Kiera Knightley is one of those actresses who has become known more for her looks, her breasts (or lack thereof), and her southern genitalia than her talent. I happen to respect her acting talent first. Having found out that she’ll be starring in a certain film next year, I managed to give my husband (who is not a Russophile) a decent summary of Anna Karenina without having read this book, but I have studied others of Tolstoy.
Anna Karenina
Boy (Vronsky) meets girl, (Anna Karenina), who is stuck in suffocating marriage. Girl falls in love. Boy is a devastatingly handsome count (ah yes, we all go weak in the knees for guys with titles, don’t we?), but utterly unworthy of her love, and totally self-absorbed. Girl refuses to acknowledge this, and instead pines away and eventually throws herself under a train, leaving her only son and stuffy husband alone. Vronsky goes off into sunset, oblivious and unremorseful at the pain he caused Anna, presumably to get more skirt.
Tolstoy’s Novellas
Olenin…I wrote an essay about “The Cossacks”. This protagonist is so self-absorbed it’s enough to make anyone want to just chuck it all, abandon living in society and go live alone. Which, incidentally, is exactly what Tolstoy did!
“Family Happiness” – it’s about a man and a woman, who are discussing their brood of five or six children. It seems a very ordinary story at first…until you realize that the point of the story is that the husband’s children aren’t really his. They are all children by different men, with whom his wife has been having affairs with over the years. She knows, of course. He doesn’t. He doesn’t have a clue.
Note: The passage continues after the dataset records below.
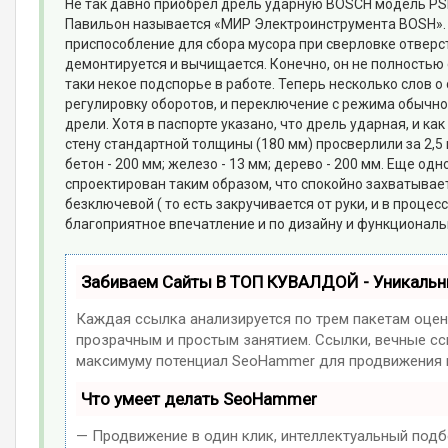
Не так давно приобрел дрель ударную BOSСH модель PS
Павильон называется «МИР Электроинструмента BOSH». 
приспособление для сбора мусора при сверловке отверст
демонтируется и вычищается. Конечно, он не полностью с
таки некое подспорье в работе. Теперь несколько слов о
регулировку оборотов, и переключение с режима обычно
дрели. Хотя в паспорте указано, что дрель ударная, и к
стену стандартной толщины (180 мм) просверлили за 2,
бетон - 200 мм; железо - 13 мм; дерево - 200 мм. Еще од
спроектирован таким образом, что спокойно захватывает
безключевой ( то есть закручивается от руки, и в проце
благоприятное впечатление и по дизайну и функционал
Забиваем Сайты В ТОП КУВАЛДОЙ - Уникаль
Каждая ссылка анализируется по трем пакетам оцен
прозрачным и простым занятием. Ссылки, вечные ссы
максимуму потенциал SeoHammer для продвижения в
Что умеет делать SeoHammer
— Продвижение в один клик, интеллектуальный подб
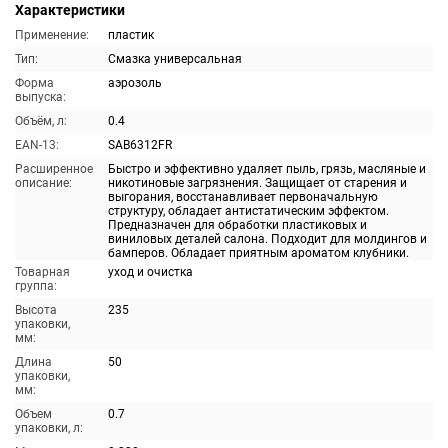
Характеристики
Применение:
пластик
Тип:
Смазка универсальная
Форма
аэрозоль
выпуска:
Объём, л:
0.4
EAN-13:
SAB6312FR
Расширенное
Быстро и эффективно удаляет пыль, грязь, масляные и
описание:
никотиновые загрязнения. Защищает от старения и
выгорания, восстанавливает первоначальную
структуру, обладает антистатическим эффектом.
Предназначен для обработки пластиковых и
виниловых деталей салона. Подходит для молдингов и
бамперов. Обладает приятным ароматом клубники.
Товарная
уход и очистка
группа:
Высота
235
упаковки,
мм:
Длина
50
упаковки,
мм:
Объем
0.7
упаковки, л:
“The Kreutzer Sonata” – This piece of music caused a man to kill his wife and her lover because he heard them playing it together in the next room. It aroused such a fiery passion, sexual jealousy and hatred in him that this was all he could do.
Here is what the Kreutzer Sonata sounds like. Listen as you read the story, and you might feel what the protagonist felt. Just keep all the sharp knives far away, OK?
“Father Sergius” – a celibate priest is unable to cope with the repressed sexual urges he feels. He goes bonkers, sleeps around with various women, and we go bonkers with him.
“The Death of Ivan Ilyich” – Reading this is like going along a roller coaster of black, depressing, massive illness. You think about everything your body is doing, everything that could possibly kill you. The last page is like the longest, steepest drop, and when you hit the bottom it pulls you faster and faster, and you can’t escape. There’s no way out. The last sentence is almost finished, and when you’ve reached the last word, you’re DEAD! Except you’re really still breathing. Or are you? I had to check a few times to make sure I still had a pulse after I was finished reading this story.
Given how Tolstoy ended up living the life of an ascetic, I have to wonder why sex pervades and impregnates so much of his work.